■ **TRY IT**: Copy each line in the data below that contains the word "Google".

■ **ENTRIES PROVIDED**:
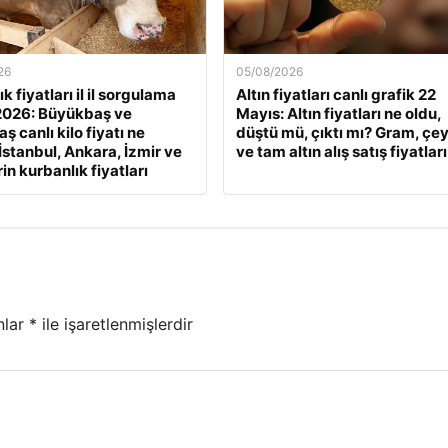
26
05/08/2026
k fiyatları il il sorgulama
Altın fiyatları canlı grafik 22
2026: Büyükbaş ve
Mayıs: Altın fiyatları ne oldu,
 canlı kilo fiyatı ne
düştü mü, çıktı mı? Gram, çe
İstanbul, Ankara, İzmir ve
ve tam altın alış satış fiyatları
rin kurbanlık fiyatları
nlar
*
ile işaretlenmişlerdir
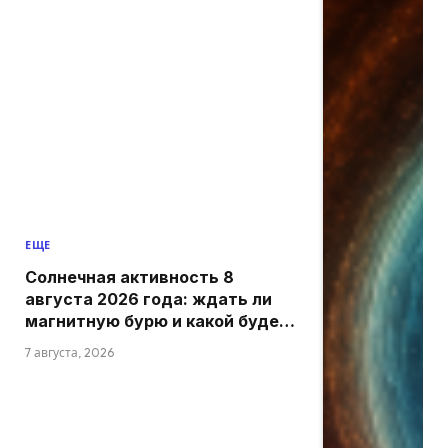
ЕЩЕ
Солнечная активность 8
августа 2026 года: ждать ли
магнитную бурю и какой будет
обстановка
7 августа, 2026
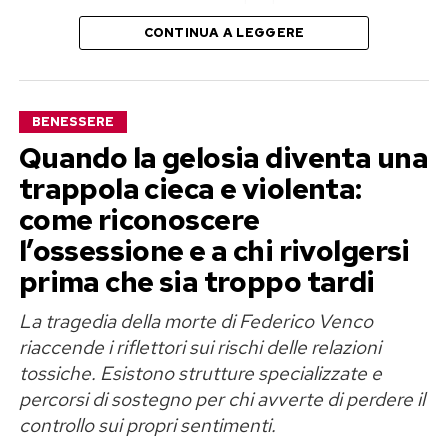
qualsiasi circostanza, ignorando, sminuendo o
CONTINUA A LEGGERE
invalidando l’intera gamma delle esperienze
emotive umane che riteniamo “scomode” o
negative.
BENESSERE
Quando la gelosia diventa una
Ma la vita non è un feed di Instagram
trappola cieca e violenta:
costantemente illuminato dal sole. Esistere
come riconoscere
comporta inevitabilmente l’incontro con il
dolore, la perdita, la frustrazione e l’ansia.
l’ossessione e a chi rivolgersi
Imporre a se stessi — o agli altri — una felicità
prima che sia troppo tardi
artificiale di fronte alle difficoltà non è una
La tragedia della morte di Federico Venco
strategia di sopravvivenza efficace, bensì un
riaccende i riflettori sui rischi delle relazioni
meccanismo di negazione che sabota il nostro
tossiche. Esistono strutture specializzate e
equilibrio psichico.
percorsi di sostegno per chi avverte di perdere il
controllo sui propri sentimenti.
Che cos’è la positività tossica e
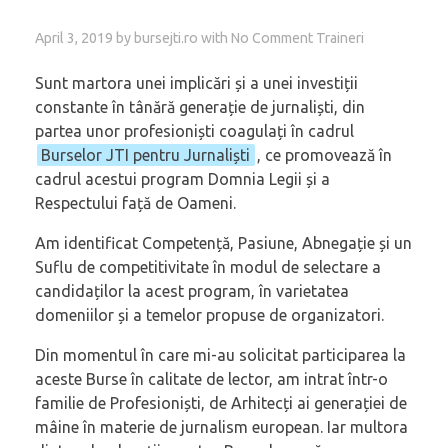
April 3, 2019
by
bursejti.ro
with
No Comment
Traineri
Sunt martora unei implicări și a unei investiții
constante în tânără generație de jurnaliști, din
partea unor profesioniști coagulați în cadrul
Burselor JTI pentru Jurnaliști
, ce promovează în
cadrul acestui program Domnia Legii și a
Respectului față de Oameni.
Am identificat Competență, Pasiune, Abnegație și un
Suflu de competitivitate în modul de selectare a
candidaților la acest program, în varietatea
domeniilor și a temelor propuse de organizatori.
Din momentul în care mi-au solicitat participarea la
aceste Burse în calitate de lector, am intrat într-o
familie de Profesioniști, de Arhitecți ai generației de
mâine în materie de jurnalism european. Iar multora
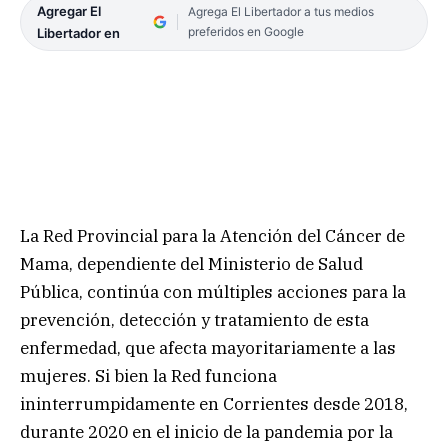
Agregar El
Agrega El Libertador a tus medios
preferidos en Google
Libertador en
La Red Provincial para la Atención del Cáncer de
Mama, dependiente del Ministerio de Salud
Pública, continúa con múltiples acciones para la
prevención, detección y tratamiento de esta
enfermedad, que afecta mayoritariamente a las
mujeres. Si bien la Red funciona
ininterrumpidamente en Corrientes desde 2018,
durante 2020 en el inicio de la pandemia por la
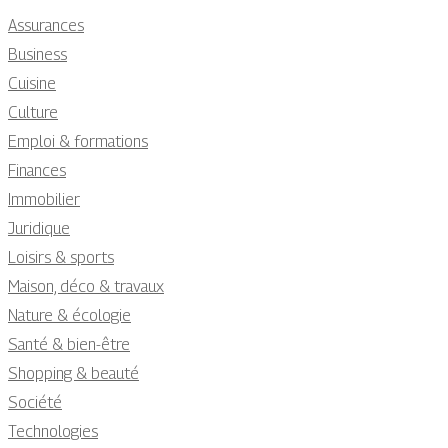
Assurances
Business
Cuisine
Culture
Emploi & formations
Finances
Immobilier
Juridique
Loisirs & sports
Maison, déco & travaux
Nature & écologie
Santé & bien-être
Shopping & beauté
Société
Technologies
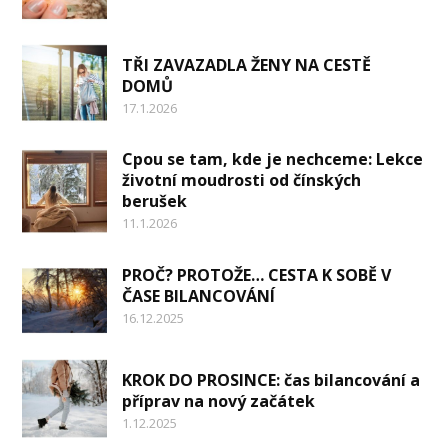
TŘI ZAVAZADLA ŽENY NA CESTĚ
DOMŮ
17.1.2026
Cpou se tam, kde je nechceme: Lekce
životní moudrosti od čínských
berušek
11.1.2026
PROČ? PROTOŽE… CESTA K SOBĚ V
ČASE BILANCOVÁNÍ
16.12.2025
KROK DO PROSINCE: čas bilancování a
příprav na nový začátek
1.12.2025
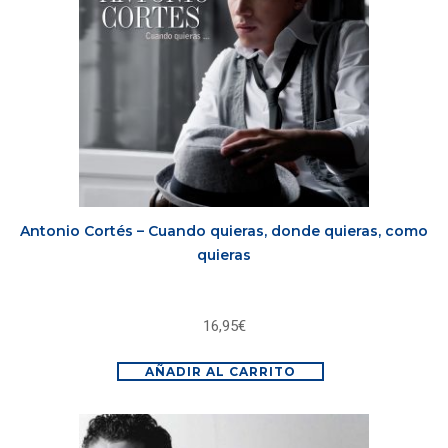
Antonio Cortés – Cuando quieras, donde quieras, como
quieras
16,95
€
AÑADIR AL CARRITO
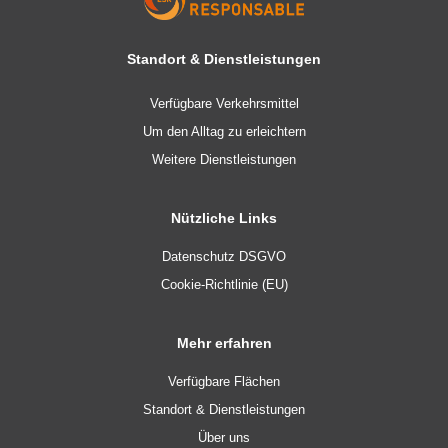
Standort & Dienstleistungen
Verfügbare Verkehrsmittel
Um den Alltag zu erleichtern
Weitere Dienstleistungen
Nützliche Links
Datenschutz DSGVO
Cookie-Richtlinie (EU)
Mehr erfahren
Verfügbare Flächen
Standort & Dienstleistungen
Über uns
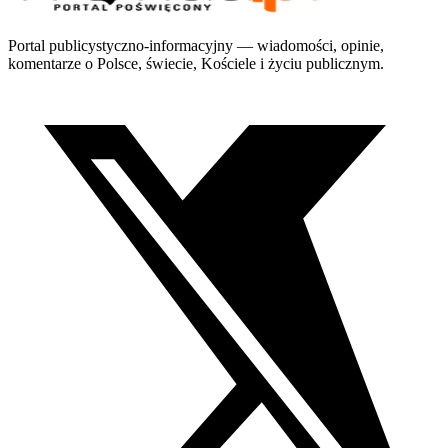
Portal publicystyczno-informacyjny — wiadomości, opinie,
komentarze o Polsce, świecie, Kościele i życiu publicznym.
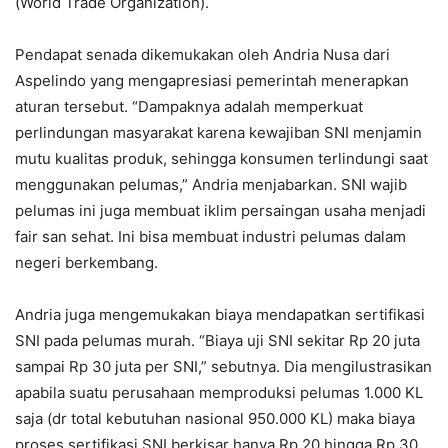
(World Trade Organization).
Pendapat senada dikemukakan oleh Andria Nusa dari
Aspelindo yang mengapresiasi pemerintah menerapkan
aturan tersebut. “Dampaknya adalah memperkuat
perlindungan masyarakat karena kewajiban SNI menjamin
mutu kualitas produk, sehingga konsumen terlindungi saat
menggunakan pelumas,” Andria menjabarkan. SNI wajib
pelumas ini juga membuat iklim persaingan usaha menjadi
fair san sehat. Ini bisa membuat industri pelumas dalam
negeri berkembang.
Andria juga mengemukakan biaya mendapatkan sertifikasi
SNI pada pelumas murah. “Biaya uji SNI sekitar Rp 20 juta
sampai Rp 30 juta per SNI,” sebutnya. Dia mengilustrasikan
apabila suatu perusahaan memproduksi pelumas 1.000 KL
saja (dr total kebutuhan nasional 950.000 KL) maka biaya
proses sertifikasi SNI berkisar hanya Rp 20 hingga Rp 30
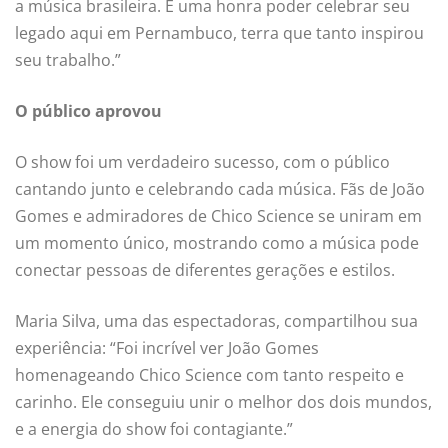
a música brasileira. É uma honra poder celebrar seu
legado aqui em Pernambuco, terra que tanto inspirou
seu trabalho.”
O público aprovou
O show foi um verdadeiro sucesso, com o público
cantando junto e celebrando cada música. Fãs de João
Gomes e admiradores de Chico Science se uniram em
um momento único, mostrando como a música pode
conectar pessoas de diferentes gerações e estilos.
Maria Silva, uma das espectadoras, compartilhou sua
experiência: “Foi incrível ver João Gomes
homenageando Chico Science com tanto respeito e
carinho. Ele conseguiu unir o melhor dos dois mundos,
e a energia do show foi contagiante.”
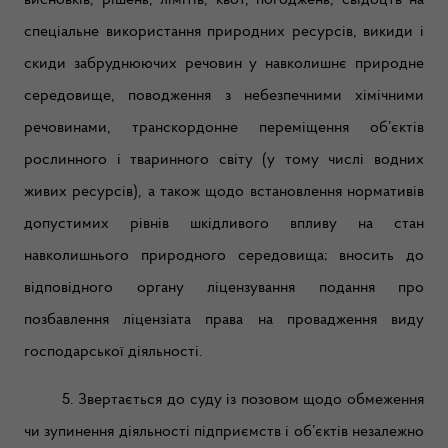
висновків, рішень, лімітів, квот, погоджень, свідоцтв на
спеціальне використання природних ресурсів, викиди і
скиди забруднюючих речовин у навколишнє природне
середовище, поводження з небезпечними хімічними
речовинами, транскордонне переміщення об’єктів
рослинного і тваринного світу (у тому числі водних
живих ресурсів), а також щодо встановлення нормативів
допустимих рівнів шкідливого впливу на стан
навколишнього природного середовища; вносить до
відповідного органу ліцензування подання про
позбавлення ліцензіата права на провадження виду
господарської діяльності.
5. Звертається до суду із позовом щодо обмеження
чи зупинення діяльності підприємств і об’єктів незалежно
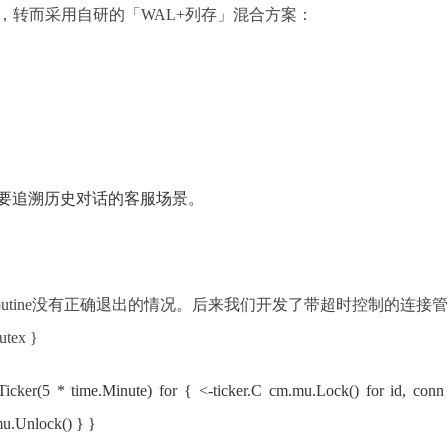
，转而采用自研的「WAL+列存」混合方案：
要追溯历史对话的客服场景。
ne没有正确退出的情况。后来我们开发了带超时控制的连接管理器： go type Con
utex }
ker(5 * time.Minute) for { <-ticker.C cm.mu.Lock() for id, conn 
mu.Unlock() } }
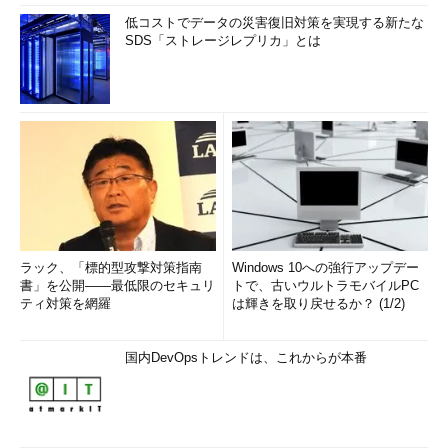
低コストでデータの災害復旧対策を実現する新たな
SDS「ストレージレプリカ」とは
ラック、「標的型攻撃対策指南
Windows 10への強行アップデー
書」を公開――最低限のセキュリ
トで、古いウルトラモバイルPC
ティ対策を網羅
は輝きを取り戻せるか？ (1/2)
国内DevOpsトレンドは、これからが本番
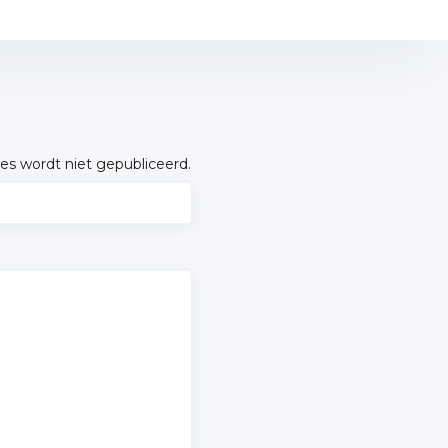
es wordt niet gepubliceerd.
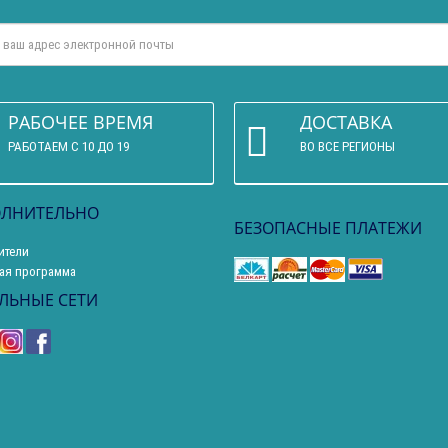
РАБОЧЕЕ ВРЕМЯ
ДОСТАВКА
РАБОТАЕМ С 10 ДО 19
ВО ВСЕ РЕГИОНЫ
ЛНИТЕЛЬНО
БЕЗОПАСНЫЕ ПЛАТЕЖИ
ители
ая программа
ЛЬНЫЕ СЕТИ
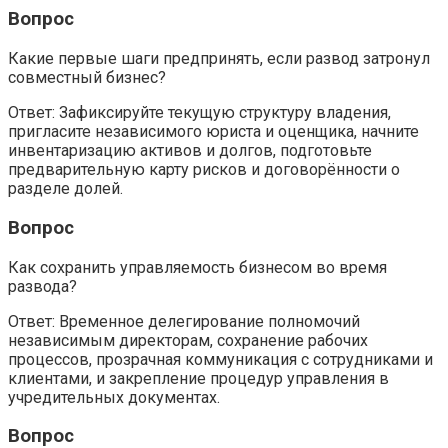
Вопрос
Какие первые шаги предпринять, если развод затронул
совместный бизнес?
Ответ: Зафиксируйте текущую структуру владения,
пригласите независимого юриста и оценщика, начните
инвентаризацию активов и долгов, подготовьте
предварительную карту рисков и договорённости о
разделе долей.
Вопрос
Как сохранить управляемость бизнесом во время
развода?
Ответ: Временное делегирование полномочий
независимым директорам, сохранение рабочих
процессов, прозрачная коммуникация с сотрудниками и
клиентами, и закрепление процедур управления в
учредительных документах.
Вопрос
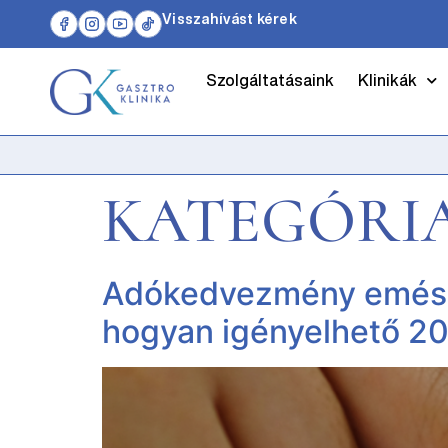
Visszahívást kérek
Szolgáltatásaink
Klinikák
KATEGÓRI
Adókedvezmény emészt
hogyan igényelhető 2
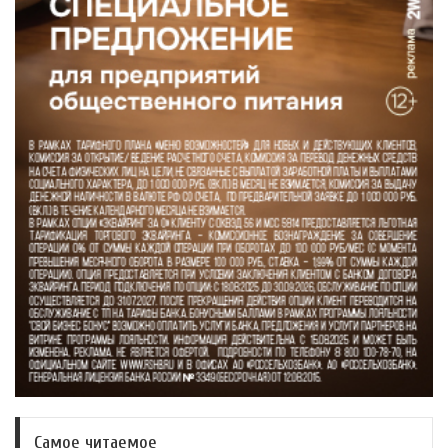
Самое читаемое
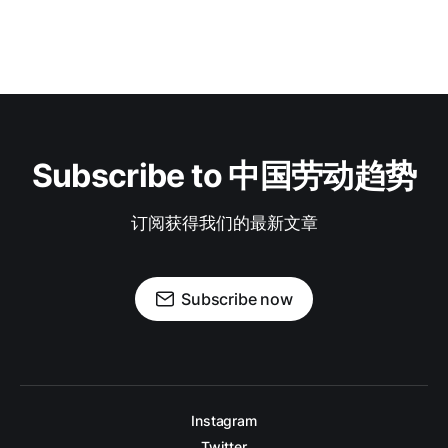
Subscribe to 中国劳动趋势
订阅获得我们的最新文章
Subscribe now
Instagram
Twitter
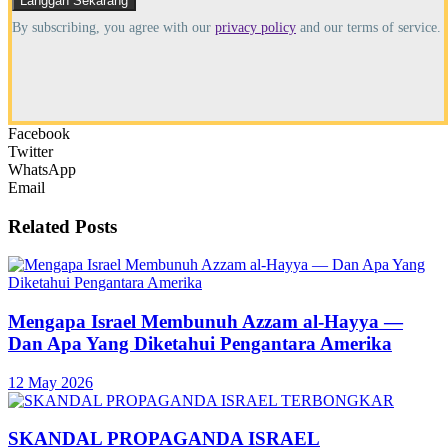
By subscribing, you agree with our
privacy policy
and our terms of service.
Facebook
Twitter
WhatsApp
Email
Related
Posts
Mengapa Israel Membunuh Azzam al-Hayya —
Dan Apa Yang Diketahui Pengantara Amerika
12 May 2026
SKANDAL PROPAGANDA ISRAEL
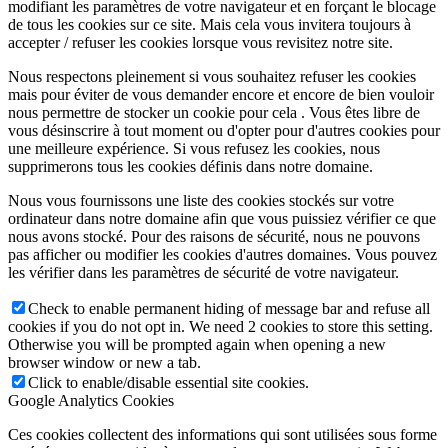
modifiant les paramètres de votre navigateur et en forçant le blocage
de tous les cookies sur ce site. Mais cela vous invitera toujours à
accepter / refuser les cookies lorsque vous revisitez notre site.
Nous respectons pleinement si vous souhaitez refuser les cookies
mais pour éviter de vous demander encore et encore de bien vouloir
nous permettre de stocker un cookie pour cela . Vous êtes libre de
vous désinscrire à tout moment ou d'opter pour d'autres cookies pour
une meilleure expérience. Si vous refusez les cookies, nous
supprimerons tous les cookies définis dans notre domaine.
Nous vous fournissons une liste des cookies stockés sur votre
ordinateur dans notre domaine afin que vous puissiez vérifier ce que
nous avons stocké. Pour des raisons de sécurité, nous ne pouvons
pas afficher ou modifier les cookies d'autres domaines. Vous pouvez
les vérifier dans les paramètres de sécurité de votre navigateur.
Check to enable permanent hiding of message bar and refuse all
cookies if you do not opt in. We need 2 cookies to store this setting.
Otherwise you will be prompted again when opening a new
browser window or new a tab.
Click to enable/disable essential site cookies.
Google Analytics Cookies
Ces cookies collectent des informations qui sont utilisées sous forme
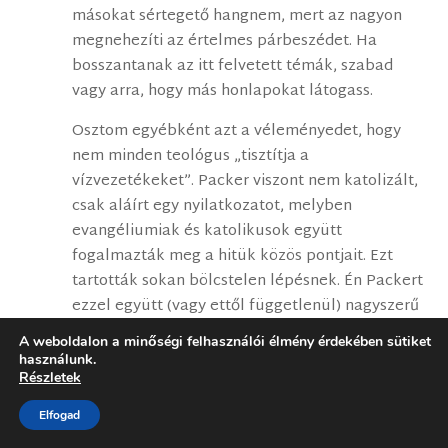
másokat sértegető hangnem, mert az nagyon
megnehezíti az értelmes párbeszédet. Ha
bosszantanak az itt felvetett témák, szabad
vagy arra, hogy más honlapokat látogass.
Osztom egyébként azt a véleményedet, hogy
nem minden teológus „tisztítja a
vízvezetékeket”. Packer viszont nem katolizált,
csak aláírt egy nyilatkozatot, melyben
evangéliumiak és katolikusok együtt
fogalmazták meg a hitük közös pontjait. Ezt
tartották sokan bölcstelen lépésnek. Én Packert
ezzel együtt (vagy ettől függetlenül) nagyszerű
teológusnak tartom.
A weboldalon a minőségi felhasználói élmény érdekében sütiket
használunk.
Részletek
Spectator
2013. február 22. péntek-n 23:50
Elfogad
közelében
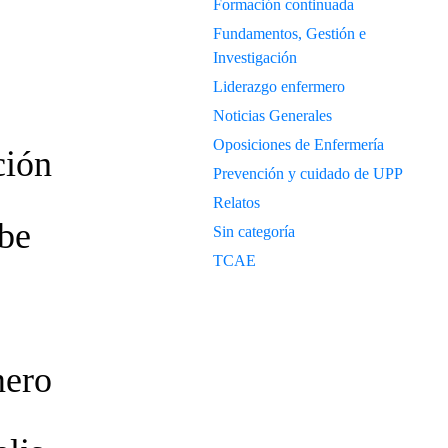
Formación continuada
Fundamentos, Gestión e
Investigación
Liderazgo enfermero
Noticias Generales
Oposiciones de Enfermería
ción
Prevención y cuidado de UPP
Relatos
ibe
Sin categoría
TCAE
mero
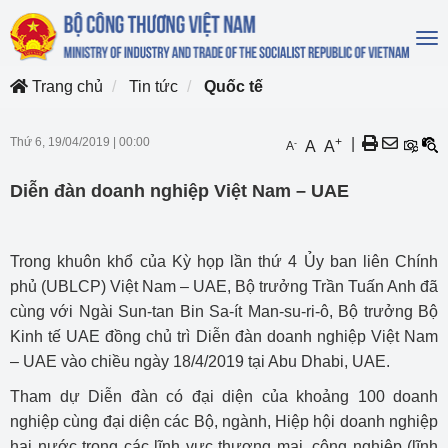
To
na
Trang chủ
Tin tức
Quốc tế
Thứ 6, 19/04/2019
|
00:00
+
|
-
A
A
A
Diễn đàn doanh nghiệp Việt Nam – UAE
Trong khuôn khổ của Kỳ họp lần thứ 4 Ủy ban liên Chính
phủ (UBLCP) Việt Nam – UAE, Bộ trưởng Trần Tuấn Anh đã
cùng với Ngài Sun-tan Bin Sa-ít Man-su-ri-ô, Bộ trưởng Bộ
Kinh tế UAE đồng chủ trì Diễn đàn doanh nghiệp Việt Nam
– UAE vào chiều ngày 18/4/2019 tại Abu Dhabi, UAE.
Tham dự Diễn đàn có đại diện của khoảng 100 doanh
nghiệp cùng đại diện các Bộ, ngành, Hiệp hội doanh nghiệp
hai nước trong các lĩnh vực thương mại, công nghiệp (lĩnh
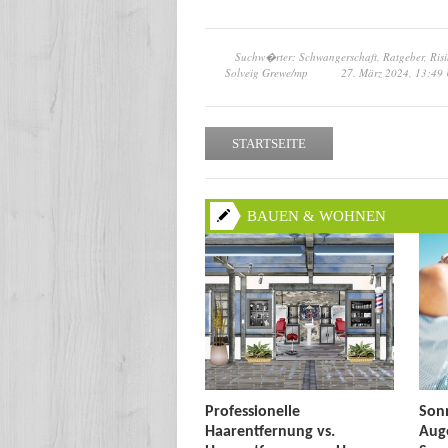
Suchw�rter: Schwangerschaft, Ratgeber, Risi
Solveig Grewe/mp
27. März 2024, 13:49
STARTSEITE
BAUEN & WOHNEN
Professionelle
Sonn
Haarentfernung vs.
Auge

■ **TASK RESULT**:
preferidos en Google
Google Analytics Cookies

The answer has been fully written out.